Allegheny College Sound Show

        Through different artists’ interpretations, a current show at Allegheny College challenges viewers to reexamine what sound is and how sound can control and be controlled.

        OPEN SOUND CONTROL features artists representing three different schools: Allegheny College, Northwestern University and the University of Michigan, all with unique visions of what exactly sound is.

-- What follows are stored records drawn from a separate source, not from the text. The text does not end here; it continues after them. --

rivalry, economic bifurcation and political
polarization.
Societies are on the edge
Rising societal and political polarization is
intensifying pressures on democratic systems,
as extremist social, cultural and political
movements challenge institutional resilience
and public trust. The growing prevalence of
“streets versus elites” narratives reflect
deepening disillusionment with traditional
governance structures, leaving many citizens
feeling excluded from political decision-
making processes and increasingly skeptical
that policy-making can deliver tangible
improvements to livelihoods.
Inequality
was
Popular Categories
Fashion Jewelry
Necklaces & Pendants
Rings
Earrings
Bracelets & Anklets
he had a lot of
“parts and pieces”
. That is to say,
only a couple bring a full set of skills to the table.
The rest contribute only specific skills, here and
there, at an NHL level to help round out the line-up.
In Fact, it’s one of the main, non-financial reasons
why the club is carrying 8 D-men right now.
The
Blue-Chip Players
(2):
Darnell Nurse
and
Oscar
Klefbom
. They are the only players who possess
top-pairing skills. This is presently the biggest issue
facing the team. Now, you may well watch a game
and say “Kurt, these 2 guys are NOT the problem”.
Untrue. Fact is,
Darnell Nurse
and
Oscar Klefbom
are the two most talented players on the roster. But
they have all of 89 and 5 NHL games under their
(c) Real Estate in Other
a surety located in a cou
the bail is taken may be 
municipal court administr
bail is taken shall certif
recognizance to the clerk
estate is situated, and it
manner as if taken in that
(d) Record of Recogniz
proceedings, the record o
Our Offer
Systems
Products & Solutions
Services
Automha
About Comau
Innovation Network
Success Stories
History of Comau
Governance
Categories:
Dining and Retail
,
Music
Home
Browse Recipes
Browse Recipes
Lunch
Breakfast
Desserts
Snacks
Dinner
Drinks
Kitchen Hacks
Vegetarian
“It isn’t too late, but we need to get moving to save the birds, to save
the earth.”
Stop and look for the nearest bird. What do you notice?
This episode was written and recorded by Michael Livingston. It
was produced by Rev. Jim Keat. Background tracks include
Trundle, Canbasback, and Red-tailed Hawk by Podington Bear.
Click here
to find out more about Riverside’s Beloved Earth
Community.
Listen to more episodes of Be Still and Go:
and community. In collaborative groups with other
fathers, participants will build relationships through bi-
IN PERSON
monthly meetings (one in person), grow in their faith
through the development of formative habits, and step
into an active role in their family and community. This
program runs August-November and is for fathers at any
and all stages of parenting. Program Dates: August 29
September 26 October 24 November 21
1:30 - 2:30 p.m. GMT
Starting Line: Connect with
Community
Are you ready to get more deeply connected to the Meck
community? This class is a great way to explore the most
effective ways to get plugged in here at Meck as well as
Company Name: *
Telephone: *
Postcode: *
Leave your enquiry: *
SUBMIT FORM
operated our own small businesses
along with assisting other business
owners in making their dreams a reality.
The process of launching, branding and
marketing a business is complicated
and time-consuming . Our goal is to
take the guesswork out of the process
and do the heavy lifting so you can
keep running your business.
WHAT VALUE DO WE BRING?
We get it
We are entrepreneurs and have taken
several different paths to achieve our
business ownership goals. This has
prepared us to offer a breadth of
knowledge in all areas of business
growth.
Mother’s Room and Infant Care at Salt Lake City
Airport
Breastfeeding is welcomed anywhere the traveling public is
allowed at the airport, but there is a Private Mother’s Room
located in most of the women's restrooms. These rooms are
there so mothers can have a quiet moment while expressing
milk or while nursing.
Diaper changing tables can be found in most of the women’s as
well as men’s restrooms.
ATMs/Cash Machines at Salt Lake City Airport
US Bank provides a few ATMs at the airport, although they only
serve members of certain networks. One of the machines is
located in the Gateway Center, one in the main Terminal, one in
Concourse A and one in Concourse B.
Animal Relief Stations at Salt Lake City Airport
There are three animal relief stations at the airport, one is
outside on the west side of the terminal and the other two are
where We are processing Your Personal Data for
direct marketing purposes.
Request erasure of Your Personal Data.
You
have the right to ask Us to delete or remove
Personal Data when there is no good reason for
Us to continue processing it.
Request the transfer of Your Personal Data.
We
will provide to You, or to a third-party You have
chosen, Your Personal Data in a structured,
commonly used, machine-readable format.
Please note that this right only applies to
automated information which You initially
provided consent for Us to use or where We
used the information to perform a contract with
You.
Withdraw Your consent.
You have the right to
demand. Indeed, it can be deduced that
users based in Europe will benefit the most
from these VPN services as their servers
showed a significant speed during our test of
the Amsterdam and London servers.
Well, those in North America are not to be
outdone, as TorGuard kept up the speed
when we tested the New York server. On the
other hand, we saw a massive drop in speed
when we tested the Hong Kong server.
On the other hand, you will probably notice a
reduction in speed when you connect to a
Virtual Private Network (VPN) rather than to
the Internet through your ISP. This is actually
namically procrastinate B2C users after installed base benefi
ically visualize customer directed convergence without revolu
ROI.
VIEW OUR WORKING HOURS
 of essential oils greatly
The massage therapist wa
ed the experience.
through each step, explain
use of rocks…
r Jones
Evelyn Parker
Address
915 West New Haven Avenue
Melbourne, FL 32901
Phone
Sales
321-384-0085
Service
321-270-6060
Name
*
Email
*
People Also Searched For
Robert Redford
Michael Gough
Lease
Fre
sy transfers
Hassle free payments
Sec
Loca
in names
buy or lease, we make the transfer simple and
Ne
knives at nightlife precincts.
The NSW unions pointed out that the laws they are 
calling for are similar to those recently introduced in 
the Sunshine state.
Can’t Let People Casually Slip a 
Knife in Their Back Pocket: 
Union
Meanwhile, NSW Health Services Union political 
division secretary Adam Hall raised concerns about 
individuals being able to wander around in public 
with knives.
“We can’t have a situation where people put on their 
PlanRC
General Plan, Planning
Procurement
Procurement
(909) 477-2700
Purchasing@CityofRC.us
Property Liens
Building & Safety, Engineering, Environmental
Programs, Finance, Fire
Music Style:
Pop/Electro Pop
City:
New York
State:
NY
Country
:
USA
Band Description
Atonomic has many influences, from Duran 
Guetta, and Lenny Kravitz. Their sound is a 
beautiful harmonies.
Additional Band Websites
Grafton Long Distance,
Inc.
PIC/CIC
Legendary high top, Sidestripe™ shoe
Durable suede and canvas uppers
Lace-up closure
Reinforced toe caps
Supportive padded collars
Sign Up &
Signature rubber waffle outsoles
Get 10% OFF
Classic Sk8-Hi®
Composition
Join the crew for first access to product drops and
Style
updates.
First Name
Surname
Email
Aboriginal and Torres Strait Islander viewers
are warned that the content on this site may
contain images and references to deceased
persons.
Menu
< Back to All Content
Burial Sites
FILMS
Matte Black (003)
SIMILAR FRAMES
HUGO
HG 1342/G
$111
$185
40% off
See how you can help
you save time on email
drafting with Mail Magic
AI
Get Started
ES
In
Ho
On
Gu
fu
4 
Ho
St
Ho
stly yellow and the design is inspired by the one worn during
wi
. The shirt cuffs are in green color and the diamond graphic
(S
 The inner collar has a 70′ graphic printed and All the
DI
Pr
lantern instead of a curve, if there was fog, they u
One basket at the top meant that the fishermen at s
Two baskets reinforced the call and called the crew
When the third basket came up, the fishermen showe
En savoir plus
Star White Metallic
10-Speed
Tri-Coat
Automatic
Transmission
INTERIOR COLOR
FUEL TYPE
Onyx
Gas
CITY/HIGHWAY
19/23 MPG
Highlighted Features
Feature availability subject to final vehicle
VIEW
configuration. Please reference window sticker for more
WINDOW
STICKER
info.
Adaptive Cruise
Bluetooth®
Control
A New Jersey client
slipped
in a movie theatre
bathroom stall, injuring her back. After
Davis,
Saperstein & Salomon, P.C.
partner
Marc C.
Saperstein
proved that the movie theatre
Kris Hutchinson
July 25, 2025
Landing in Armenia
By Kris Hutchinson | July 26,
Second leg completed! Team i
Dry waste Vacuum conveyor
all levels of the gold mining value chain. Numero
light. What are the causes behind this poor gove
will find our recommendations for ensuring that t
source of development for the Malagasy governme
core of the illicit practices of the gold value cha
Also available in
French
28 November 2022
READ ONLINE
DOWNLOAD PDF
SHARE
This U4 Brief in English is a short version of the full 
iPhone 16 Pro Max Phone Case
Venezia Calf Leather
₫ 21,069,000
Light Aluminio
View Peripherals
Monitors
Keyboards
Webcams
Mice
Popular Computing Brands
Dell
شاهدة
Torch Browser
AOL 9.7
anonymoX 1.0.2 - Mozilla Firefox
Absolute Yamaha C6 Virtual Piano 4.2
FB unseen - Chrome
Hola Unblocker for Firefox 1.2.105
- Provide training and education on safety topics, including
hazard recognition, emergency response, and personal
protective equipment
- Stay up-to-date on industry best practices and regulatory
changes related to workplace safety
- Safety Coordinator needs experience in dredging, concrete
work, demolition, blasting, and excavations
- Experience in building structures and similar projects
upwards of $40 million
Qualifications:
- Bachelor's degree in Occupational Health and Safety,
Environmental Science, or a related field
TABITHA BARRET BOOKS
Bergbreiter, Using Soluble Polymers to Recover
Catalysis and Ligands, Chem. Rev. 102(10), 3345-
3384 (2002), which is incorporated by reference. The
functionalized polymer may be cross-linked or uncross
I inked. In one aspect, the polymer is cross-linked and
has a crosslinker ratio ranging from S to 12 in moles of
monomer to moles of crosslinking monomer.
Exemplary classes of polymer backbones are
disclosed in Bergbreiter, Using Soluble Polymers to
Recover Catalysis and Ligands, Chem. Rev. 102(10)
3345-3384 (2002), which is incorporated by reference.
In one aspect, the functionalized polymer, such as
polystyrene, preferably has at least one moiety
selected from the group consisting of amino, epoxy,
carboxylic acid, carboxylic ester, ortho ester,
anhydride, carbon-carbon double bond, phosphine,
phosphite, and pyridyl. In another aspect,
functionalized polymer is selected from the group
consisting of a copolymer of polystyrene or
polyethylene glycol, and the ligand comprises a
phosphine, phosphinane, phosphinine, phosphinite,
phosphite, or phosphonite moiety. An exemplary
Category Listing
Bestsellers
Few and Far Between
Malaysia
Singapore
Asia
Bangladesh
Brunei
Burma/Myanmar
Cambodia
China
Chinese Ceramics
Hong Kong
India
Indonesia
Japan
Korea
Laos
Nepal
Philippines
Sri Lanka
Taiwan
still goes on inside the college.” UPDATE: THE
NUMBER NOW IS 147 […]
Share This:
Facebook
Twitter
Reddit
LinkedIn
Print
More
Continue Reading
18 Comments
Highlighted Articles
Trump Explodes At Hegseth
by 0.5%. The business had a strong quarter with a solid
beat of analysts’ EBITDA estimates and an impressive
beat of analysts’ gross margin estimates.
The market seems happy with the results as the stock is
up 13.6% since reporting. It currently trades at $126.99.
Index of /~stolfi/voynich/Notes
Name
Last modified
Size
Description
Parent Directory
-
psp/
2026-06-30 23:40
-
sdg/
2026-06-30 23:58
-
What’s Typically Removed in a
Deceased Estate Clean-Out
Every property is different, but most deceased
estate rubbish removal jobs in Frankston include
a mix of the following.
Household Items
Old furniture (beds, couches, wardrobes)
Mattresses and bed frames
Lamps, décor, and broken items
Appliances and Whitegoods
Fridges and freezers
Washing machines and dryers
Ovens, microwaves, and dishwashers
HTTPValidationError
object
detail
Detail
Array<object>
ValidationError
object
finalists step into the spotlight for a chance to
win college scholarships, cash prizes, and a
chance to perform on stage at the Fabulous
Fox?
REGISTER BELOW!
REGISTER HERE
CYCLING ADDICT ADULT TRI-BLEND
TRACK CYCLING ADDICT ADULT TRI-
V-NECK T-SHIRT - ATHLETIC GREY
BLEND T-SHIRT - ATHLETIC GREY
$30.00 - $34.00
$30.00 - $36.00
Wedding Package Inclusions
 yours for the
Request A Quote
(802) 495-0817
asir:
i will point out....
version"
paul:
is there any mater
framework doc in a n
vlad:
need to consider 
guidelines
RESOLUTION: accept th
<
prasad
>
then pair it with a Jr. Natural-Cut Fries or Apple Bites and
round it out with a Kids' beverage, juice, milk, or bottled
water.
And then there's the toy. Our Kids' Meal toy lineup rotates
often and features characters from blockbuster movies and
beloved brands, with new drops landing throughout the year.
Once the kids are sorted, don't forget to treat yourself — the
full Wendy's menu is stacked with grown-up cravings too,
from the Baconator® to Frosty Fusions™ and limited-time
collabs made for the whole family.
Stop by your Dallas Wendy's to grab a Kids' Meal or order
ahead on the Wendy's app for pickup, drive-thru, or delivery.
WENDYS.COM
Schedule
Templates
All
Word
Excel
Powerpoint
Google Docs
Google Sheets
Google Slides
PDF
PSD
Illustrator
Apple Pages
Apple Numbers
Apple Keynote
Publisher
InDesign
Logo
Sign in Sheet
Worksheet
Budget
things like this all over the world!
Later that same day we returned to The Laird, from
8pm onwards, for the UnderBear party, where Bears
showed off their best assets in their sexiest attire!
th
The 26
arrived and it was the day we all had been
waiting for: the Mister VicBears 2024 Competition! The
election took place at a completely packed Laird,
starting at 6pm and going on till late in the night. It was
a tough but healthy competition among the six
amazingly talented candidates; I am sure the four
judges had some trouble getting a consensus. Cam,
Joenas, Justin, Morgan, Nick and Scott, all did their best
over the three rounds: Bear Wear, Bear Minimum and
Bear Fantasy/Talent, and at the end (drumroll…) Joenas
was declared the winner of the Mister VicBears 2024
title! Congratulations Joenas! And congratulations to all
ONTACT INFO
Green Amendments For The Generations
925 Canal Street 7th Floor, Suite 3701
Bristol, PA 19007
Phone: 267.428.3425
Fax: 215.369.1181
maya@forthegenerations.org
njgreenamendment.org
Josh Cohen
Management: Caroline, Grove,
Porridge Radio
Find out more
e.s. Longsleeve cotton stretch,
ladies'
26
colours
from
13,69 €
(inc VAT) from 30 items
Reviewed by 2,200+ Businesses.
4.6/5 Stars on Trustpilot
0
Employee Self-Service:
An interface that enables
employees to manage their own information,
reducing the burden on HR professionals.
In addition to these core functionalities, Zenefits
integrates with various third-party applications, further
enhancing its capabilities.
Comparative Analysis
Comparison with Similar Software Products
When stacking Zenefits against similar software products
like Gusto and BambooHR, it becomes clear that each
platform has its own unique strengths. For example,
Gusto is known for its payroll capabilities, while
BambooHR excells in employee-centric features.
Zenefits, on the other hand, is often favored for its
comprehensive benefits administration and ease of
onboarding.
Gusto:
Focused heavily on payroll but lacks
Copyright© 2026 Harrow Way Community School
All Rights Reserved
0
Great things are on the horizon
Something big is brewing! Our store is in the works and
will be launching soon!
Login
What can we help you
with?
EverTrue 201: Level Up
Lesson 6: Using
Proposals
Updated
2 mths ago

        “OPEN SOUND CONTROL is a diverse collection of moving sculptures, interactive installations and visual representations that explore the complex relationship between sound and control.  Sound can exert control by compelling people to be together, act together, coordinate. Sound can be controlled by action, movements and physical mechanisms.  Sound can dictate what we see and feel, but what we see and feel can change our perception of sound. The tension between what sound is – invisible and ephemeral – and what makes sound – the physical and tangible – highlights the ironically materiality of sound and sound experiences.” 

        Okay, I’ll admit it: Some art within the show had this reviewer scratching his head for its meaning, yet Julie Zhu’s  “Ornithology,” seemed to only offer joy.

        (Sorry, readers, no illustrations for Ornithology or any other art this time. My phone crashed with all the images on it and when I returned to get more photos, the gallery was closed—during gallery hours. An email to the Allegheny representative whose name is on the gallery door for contact info, was not returned by “press time.”)

        Through this interactive installation visitors get to use their own artistic talents while adding to Zhu’s creation. Instructions are simple: “Draw the imaginary bird outside your window. Listen.” A 4’ x 6’ board is hanged from a wall.  Next to it, a tray of colored pencils.  As one does their best to create their own version of a bird with colored pencil in hand, the board itself “tweets,” producing a happy bird call as long as someone continues to draw.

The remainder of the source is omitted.